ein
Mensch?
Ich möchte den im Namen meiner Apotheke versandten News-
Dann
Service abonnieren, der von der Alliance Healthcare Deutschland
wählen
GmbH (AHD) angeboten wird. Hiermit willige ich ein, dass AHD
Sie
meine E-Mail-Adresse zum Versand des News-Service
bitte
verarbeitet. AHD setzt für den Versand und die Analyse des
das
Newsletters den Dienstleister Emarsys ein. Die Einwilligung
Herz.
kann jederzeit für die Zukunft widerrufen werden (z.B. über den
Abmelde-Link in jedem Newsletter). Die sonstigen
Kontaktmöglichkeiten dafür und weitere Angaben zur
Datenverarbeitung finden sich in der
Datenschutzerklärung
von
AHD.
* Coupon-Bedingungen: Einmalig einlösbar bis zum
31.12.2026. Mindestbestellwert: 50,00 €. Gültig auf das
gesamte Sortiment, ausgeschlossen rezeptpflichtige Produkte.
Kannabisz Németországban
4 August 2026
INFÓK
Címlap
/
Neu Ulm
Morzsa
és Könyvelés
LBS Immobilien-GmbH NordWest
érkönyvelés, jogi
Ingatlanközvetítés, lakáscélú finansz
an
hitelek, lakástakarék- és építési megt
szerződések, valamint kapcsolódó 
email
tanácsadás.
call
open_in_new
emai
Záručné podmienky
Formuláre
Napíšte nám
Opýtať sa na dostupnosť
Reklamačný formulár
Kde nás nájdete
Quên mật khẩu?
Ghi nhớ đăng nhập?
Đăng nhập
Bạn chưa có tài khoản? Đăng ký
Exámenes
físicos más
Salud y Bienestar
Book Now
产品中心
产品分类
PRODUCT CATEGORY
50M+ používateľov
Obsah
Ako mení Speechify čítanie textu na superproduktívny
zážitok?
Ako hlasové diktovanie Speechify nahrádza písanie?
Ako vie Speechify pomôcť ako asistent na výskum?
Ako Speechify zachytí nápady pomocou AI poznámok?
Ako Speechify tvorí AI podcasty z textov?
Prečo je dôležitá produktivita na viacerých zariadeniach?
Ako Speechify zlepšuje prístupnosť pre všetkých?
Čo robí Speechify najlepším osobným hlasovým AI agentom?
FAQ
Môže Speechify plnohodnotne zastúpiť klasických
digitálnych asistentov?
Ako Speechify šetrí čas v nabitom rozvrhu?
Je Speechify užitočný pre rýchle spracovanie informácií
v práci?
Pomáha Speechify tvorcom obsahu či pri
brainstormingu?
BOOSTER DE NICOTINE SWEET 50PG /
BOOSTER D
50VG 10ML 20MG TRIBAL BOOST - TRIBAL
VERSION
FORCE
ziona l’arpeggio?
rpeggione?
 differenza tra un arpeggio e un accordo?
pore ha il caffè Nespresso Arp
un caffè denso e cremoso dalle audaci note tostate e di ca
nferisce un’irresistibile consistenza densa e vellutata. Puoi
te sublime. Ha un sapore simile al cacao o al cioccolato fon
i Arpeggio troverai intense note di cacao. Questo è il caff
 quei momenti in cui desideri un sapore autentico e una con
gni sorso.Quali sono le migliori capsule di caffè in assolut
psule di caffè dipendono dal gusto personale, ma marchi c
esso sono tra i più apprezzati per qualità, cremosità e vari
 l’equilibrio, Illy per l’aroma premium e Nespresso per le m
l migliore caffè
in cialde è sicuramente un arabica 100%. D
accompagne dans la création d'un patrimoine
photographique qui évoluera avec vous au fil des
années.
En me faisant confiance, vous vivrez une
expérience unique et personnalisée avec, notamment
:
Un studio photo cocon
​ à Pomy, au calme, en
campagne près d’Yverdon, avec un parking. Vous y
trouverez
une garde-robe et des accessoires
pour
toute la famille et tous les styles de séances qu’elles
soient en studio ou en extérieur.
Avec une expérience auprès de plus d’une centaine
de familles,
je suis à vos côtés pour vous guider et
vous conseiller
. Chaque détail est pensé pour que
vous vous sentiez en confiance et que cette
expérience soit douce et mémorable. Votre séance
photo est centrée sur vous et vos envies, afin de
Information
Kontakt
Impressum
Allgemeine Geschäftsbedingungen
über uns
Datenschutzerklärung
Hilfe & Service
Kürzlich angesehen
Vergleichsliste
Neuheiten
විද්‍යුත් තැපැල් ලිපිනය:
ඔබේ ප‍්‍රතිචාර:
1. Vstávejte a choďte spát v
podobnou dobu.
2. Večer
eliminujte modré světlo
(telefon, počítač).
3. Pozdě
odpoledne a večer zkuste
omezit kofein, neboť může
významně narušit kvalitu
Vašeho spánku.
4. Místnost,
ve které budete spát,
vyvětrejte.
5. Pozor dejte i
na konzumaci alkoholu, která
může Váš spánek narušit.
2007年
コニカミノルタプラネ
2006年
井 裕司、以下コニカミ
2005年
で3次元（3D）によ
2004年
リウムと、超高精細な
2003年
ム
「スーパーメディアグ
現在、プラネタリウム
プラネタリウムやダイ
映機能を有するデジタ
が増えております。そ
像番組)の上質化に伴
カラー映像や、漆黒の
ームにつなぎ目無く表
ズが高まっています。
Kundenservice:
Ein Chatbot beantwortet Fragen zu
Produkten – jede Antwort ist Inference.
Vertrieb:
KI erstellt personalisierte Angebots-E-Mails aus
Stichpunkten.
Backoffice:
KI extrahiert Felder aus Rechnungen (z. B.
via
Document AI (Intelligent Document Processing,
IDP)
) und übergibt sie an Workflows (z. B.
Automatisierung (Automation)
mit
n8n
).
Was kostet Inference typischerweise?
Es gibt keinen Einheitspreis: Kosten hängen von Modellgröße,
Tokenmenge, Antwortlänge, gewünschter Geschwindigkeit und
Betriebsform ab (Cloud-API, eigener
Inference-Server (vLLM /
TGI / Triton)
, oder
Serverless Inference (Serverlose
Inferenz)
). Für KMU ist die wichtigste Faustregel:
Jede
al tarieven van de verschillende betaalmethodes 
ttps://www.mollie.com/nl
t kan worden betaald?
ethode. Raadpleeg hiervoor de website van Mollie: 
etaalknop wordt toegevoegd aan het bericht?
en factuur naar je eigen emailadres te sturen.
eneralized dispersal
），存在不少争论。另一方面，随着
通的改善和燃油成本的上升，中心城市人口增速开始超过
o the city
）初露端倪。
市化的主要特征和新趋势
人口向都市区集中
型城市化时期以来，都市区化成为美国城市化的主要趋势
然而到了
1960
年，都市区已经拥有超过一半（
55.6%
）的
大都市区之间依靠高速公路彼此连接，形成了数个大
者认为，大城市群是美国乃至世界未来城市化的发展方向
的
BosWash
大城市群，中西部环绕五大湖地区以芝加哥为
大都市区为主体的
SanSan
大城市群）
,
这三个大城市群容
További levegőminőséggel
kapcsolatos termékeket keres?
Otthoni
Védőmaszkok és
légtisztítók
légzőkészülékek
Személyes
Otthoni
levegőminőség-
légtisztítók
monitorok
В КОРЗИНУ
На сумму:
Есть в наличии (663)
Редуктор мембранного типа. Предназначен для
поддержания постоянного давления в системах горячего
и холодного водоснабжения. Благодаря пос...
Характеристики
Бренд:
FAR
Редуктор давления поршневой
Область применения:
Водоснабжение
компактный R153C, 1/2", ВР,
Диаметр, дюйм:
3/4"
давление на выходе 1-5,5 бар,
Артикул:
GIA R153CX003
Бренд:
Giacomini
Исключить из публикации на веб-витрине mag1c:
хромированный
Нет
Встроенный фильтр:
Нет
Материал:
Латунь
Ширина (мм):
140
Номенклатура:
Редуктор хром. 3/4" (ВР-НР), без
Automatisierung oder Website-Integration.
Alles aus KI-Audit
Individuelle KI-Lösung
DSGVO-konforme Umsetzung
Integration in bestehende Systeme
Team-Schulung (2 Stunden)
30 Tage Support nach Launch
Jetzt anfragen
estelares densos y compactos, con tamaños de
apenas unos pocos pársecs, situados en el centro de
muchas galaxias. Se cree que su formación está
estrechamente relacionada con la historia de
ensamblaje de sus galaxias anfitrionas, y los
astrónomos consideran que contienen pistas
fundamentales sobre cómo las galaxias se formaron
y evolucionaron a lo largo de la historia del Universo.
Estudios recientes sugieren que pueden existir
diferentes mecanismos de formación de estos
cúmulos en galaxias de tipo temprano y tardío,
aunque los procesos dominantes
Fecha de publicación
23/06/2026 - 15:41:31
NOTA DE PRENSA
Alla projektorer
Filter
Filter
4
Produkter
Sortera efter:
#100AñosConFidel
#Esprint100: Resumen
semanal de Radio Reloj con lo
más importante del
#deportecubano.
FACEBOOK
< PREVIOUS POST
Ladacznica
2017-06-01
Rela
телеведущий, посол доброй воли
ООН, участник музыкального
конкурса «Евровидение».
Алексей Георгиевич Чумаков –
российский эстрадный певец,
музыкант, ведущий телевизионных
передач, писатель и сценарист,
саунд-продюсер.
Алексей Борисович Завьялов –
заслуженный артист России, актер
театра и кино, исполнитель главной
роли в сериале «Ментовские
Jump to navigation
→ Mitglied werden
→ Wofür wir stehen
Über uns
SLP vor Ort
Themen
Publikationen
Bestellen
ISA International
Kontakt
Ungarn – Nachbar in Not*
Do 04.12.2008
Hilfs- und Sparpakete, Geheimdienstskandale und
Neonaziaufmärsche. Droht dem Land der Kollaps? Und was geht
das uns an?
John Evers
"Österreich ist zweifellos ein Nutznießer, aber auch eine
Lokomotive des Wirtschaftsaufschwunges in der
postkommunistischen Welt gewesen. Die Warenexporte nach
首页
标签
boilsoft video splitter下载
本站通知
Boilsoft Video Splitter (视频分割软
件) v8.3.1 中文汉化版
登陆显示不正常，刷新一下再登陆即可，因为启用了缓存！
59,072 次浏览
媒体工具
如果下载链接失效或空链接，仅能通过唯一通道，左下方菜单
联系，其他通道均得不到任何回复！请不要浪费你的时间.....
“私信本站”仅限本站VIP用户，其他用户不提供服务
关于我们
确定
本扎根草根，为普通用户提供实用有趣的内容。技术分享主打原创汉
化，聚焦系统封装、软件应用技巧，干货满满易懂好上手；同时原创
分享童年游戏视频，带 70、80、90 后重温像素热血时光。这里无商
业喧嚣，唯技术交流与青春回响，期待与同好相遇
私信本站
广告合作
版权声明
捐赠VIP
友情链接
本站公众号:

================

# WHAT IS BEING ASKED
In the entries above, count each line that holds "Automatisierung". Give the total and nothing else.

# TASK ANSWER
2